“Pourquoi le système le plus efficient du vivant a-t-il une organisation irrégulière ?”
Cette question obsède le Dr Jean-Claude Guimberteau. Chirurgien plasticien, microchirurgien de la main, anatomiste, chercheur et pionnier de l’imagerie du vivant, il a bouleversé notre compréhension du corps humain, non pas en disséquant les morts, mais en filmant les vivants. Grâce à l’endoscopie, à la micro-caméra, à la patience et à une intuition de chercheur-poète, il révèle un univers jusqu’ici ignoré : le fascia, ou plutôt le tissu conjonctif fibrillaire.
Le fascia n’est pas un organe : c’est la trame constitutive du vivant
Longtemps méprisé, qualifié de simple “tissu de pâquetage”, le fascia est en réalité la matrice vivante qui relie, entoure et structure tout le corps humain. Ce n’est pas un organe, insiste Guimberteau, mais une structure ubiquitaire, présente du cuir chevelu jusqu’à l’extrémité des orteils. C’est un tissu constitutionnel, non pas accessoire, mais essentiel.

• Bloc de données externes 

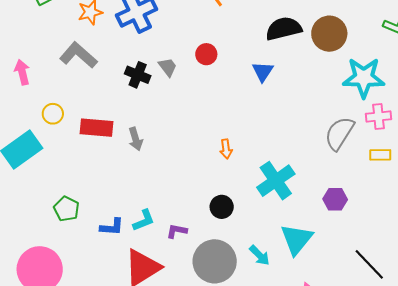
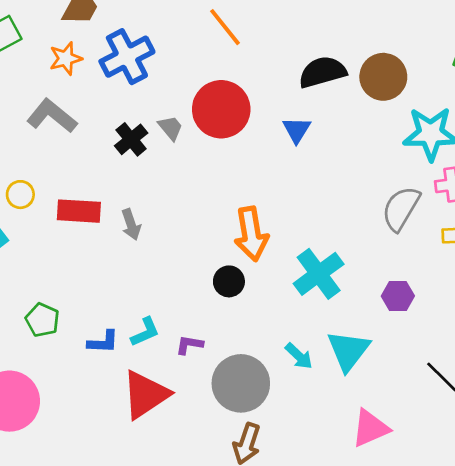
red circle: (206, 54) -> (221, 109), size x2.0
black cross: (138, 75) -> (131, 139), turned 30
orange arrow: (226, 149) -> (251, 234), size x2.0
black circle: (222, 207) -> (229, 281), moved
cyan arrow: (260, 255) -> (299, 356), moved

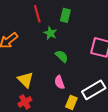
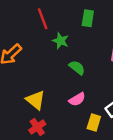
green rectangle: (65, 15) -> (88, 18), moved
pink semicircle: (59, 82) -> (77, 99), turned -96

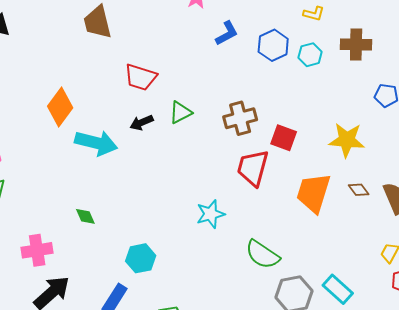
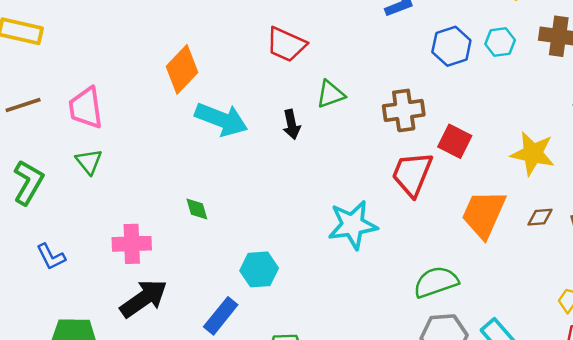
blue hexagon: (273, 45) -> (451, 46), moved
black arrow: (142, 123) -> (292, 124), moved, turned -85
brown diamond: (359, 190) -> (540, 217), turned -65
cyan star: (211, 214) -> (353, 225), size x1.4
green semicircle: (262, 254) -> (436, 282), moved, turned 120

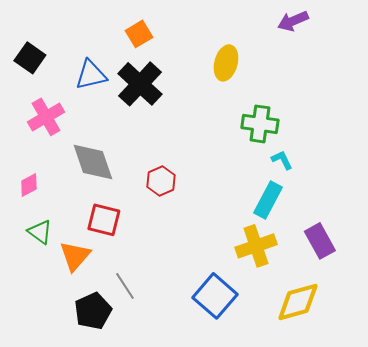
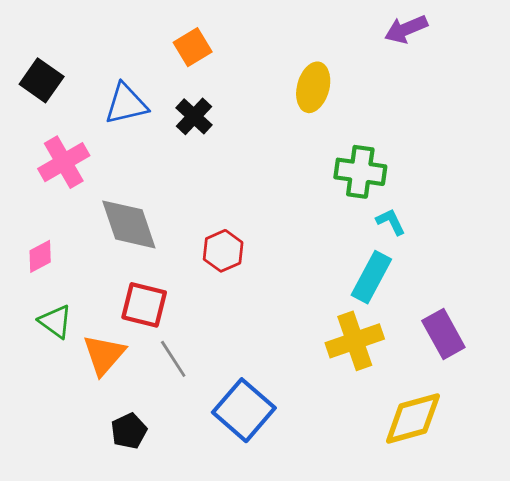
black cross: (140, 84) -> (194, 116), size x0.6
gray line: (125, 286) -> (173, 359), moved
blue square: (215, 296) -> (244, 410), moved
black pentagon: (93, 311) -> (129, 431), size x0.7

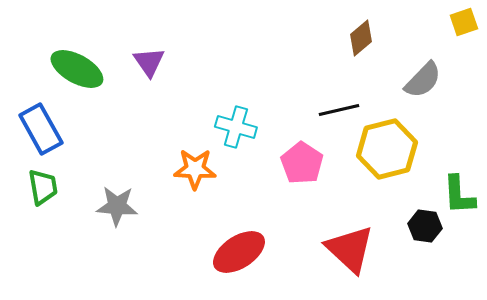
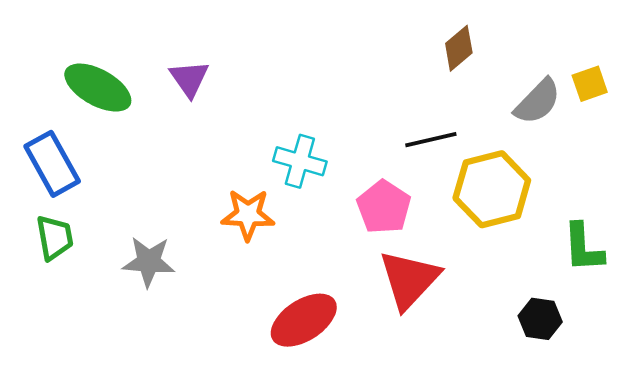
yellow square: (464, 22) -> (590, 84), moved
black hexagon: (425, 226) -> (540, 319), moved
red triangle: (350, 249) -> (409, 279), moved, turned 30

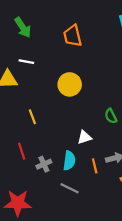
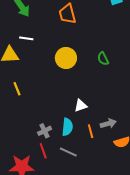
green semicircle: (111, 116) -> (103, 59), moved
yellow line: (32, 117) -> (17, 89), moved
red line: (22, 151) -> (43, 151), moved

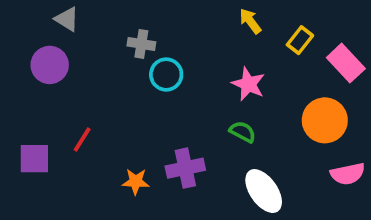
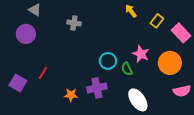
cyan circle: (166, 75) -> (108, 61), moved
pink star: (248, 84) -> (141, 54), moved
green semicircle: (243, 132) -> (127, 69), turned -144
purple square: (34, 159) -> (18, 83), turned 30

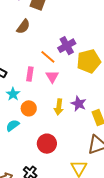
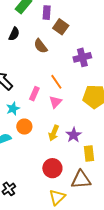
brown semicircle: (23, 27) -> (41, 46), turned 91
purple cross: (67, 46) -> (82, 57), moved
red circle: (47, 144) -> (52, 168), moved

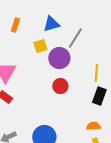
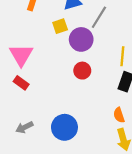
orange semicircle: (93, 126) -> (119, 115), turned -104

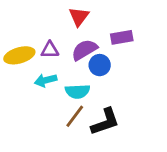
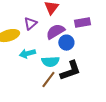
purple triangle: (50, 50) -> (30, 24), moved, turned -40
black L-shape: (105, 122) -> (70, 71), moved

“On peut reconnaître ce que l’on veut, mais ce n’est pas un organe. C’est une architecture.”
L’anatomie classique ? Une science du mort
Pendant des siècles, la médecine a appris le corps à partir de cadavres et de microscopes. Résultat : on a morcelé, réduit, isolé. On a oublié le mouvement, la relation, le contexte.
“Sur le microscope, il n’y a rien qui bouge.”
Ce que Guimberteau propose, c’est une anatomie dynamique, filmée en haute définition sur des corps vivants, opérés sous garrot. Il observe un enchevêtrement fibrillaire tridimensionnel, mouvant, adaptatif, imprévisible… mais terriblement efficace.
Le fascia n’obéit pas à une logique cartésienne, mais à une logique non linéaire, chaotique, auto-organisée. Ce qui pourrait sembler désordonné est en réalité hautement fonctionnel. Une fibre ne réagit pas seule : elle provoque une cascade d’interactions imprévisibles, qui aboutissent à un mouvement juste, sans planification.
“Le système fibrillaire vous donne un résultat parfaitement adapté, mais dont le fonctionnement est imprévisible.”
Cette logique rejoint celle des systèmes complexes et de la physique quantique. Pour Guimberteau, la médecine doit s’ouvrir à ces ponts.
Ce que la médecine peut apprendre du fascia
Le fascia n’est pas seulement un tissu passif : il est en tension permanente, lié intimement aux cellules. Quand le fascia bouge, la cellule change de forme. Quand la tension se rompt, la cellule se relâche. La forme cellulaire est mécaniquement sous-tendue par le fascia.
“Souvent, les fasciathérapeutes connaissent les tissus mieux que moi. Moi je les vois en dessous, eux ils les sentent au-dessus.”
Une médecine du vivant, enfin
L’enjeu, selon Guimberteau, n’est pas de remplacer la médecine actuelle, mais de l’élargir :
en intégrant l’observation vivante,
en acceptant l’irrégularité comme une ressource,
en reconnaissant les gestes manuels comme porteurs de savoirs,
en tissant des liens entre chirurgie, imagerie, biologie, physique, philosophie.
“Il n’y a pas qu’une façon de soigner. Et il faut respecter les autres façons de soigner.”
Une révolution silencieuse
Pourquoi les manuels d’anatomie n’intègrent-ils pas ces découvertes ? Par inertie, par manque de relais, par peur peut-être. Mais l’histoire des idées est faite de ces solitudes fécondes. Il faudra encore du temps.
“C’est la règle du jeu. Ce sont des individualités qui peinent à convaincre… jusqu’à ce que l’évidence devienne institution.”
Pour conclure : Le corps, ce tissu de complexité
Guimberteau ne cherche pas à imposer un dogme. Il montre, il observe, il partage. Et ce qu’il nous dit, en filigrane, c’est que le corps humain n’est pas une machine, mais un système vivant, mouvant, chaotique et pourtant harmonieux. Une métaphore du monde lui-même.
“L’imprévisible, c’est notre nature. Le fascia nous le rappelle.”